MATERIAL AND METHODS: Patients undergoing elective tracheal intubation under general anesthesia were prospectively enrolled as study subjects. Hemodynamic indicators such as diastolic blood pressure (DBP), systolic blood pressure (SBP), mean arterial pressure (MAP), and heart rate (HR), as well as the incidences of oropharyngeal complications, including dental injury, oral mucosal injury, hoarseness, sore throat, and dysphagia, were observed in the patients of 3 groups (group A: ordinary laryngoscope, group B: video laryngoscope, group C: rigid video laryngoscope). Observations were made after anesthesia induction (T₀), immediately after tracheal intubation (T₁), and at 5 min after intubation (T₂).
RESULTS: The HR at T1 in group A was significantly higher than in groups B and C (P<0.05). However, the difference in the number of tracheal intubations was statistically significant among the 3 groups (P<0.05); group C exhibited the highest first-time success rate of tracheal intubation (95%), whereas group A had the highest failure rate (5%). Significant differences were also noted in the incidences of oral mucosal injury and sore throat among the groups (P<0.05), with the highest incidence in group A and the lowest in group C.
CONCLUSIONS: Compared with the ordinary laryngoscope, tracheal intubation using a video or rigid video laryngoscope results in milder hemodynamic impacts and fewer intubation-related complications. The rigid video laryngoscope may be safer and more effective.
Keywords: Anesthesia, Laryngoscopes, Intubation
Introduction
Tracheal intubation is one of the fundamental techniques in general anesthesia. With the continuous updating of medical equipment, visualization technology is increasingly valued and recommended by anesthesiologists; it can provide a clear view of the glottis and improve the success rate of tracheal intubation and thus reduce the number of operations attempted and operation duration [1].

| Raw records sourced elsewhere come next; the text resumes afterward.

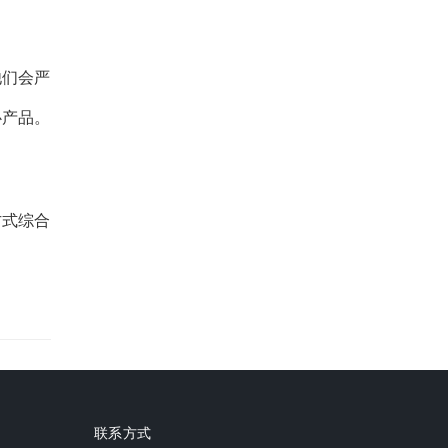
他们会严
心产品。
方式综合
联系方式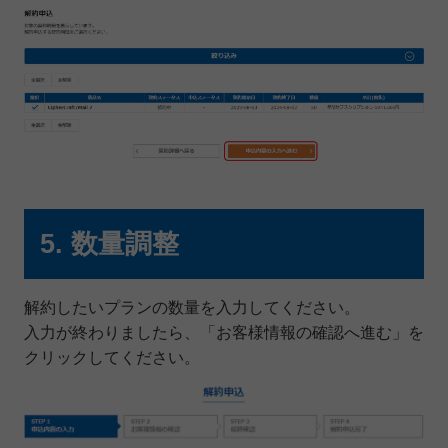
5. 数量調整
解約したいプランの数量を入力してください。
入力が終わりましたら、「お客様情報の確認へ進む」を
クリックしてください。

At present, the tools for video laryngoscopic intubation mainly include video laryngoscope and rigid video laryngoscope, and the advantages of the video laryngoscope and rigid video laryngoscope compared with the ordinary laryngoscope have been supported by multiple studies [2–5]. Video and rigid video laryngoscopes offer advantages over ordinary laryngoscopes, but no comparative studies have evaluated these 3 types of laryngoscopes against each other. The few studies that have compared video versus rigid video laryngoscopes have mostly focused on obese patients [6], limiting their generalizability.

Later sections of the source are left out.